**** Supplied material

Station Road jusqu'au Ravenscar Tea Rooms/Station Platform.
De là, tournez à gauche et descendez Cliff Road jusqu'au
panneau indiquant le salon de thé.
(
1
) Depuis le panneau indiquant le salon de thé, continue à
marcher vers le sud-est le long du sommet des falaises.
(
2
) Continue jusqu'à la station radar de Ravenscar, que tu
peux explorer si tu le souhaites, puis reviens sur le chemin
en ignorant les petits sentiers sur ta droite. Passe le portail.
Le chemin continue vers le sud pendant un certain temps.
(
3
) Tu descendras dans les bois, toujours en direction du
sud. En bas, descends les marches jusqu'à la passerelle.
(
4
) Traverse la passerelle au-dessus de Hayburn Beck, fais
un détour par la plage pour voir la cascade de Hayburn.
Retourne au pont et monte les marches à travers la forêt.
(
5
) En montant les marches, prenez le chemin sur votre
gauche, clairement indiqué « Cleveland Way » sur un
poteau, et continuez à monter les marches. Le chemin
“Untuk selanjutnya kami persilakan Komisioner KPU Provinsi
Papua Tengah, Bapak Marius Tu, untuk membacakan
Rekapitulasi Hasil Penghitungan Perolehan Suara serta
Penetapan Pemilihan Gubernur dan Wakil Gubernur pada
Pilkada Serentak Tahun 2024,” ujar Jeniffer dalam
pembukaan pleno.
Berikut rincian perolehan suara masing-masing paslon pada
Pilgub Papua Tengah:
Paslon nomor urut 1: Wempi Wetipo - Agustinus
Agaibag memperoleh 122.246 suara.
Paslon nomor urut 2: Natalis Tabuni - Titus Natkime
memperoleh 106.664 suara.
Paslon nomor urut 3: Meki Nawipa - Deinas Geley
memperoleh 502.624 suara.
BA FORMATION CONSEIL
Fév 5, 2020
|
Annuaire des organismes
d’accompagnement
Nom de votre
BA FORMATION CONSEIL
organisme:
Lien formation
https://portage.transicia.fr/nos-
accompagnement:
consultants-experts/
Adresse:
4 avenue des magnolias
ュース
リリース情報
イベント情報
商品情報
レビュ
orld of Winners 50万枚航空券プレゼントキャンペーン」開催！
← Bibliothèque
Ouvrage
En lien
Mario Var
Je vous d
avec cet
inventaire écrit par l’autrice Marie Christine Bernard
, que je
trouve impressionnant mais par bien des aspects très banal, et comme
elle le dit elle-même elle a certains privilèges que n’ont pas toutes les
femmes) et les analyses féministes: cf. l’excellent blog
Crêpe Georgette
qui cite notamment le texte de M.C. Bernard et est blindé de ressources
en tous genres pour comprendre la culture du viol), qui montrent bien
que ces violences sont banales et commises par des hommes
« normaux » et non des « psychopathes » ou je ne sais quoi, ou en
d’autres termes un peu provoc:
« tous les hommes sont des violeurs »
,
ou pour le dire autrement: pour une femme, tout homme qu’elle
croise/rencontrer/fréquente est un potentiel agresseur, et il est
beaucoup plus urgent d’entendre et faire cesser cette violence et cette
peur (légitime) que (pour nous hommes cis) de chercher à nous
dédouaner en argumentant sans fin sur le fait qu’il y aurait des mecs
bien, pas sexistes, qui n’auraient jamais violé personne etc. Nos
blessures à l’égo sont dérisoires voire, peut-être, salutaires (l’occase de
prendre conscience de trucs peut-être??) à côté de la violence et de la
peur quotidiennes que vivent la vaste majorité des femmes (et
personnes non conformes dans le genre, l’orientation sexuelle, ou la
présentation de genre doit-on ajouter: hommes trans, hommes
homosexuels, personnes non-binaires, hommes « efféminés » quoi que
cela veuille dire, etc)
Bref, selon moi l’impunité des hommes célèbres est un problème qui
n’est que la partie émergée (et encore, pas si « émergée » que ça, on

********

__Work instruction__.
Every record above is to be written out exactly.

__Written response__.
Station Road jusqu'au Ravenscar Tea Rooms/Station Platform.
De là, tournez à gauche et descendez Cliff Road jusqu'au
panneau indiquant le salon de thé.
(
1
) Depuis le panneau indiquant le salon de thé, continue à
marcher vers le sud-est le long du sommet des falaises.
(
2
) Continue jusqu'à la station radar de Ravenscar, que tu
peux explorer si tu le souhaites, puis reviens sur le chemin
en ignorant les petits sentiers sur ta droite. Passe le portail.
Le chemin continue vers le sud pendant un certain temps.
(
3
) Tu descendras dans les bois, toujours en direction du
sud. En bas, descends les marches jusqu'à la passerelle.
(
4
) Traverse la passerelle au-dessus de Hayburn Beck, fais
un détour par la plage pour voir la cascade de Hayburn.
Retourne au pont et monte les marches à travers la forêt.
(
5
) En montant les marches, prenez le chemin sur votre
gauche, clairement indiqué « Cleveland Way » sur un
poteau, et continuez à monter les marches. Le chemin
“Untuk selanjutnya kami persilakan Komisioner KPU Provinsi
Papua Tengah, Bapak Marius Tu, untuk membacakan
Rekapitulasi Hasil Penghitungan Perolehan Suara serta
Penetapan Pemilihan Gubernur dan Wakil Gubernur pada
Pilkada Serentak Tahun 2024,” ujar Jeniffer dalam
pembukaan pleno.
Berikut rincian perolehan suara masing-masing paslon pada
Pilgub Papua Tengah:
Paslon nomor urut 1: Wempi Wetipo - Agustinus
Agaibag memperoleh 122.246 suara.
Paslon nomor urut 2: Natalis Tabuni - Titus Natkime
memperoleh 106.664 suara.
Paslon nomor urut 3: Meki Nawipa - Deinas Geley
memperoleh 502.624 suara.
BA FORMATION CONSEIL
Fév 5, 2020
|
Annuaire des organismes
d’accompagnement
Nom de votre
BA FORMATION CONSEIL
organisme:
Lien formation
https://portage.transicia.fr/nos-
accompagnement:
consultants-experts/
Adresse:
4 avenue des magnolias
ュース
リリース情報
イベント情報
商品情報
レビュ
orld of Winners 50万枚航空券プレゼントキャンペーン」開催！
← Bibliothèque
Ouvrage
En lien
Mario Var
Je vous d
avec cet
inventaire écrit par l’autrice Marie Christine Bernard
, que je
trouve impressionnant mais par bien des aspects très banal, et comme
elle le dit elle-même elle a certains privilèges que n’ont pas toutes les
femmes) et les analyses féministes: cf. l’excellent blog
Crêpe Georgette
qui cite notamment le texte de M.C. Bernard et est blindé de ressources
en tous genres pour comprendre la culture du viol), qui montrent bien
que ces violences sont banales et commises par des hommes
« normaux » et non des « psychopathes » ou je ne sais quoi, ou en
d’autres termes un peu provoc:
« tous les hommes sont des violeurs »
,
ou pour le dire autrement: pour une femme, tout homme qu’elle
croise/rencontrer/fréquente est un potentiel agresseur, et il est
beaucoup plus urgent d’entendre et faire cesser cette violence et cette
peur (légitime) que (pour nous hommes cis) de chercher à nous
dédouaner en argumentant sans fin sur le fait qu’il y aurait des mecs
bien, pas sexistes, qui n’auraient jamais violé personne etc. Nos
blessures à l’égo sont dérisoires voire, peut-être, salutaires (l’occase de
prendre conscience de trucs peut-être??) à côté de la violence et de la
peur quotidiennes que vivent la vaste majorité des femmes (et
personnes non conformes dans le genre, l’orientation sexuelle, ou la
présentation de genre doit-on ajouter: hommes trans, hommes
homosexuels, personnes non-binaires, hommes « efféminés » quoi que
cela veuille dire, etc)
Bref, selon moi l’impunité des hommes célèbres est un problème qui
n’est que la partie émergée (et encore, pas si « émergée » que ça, on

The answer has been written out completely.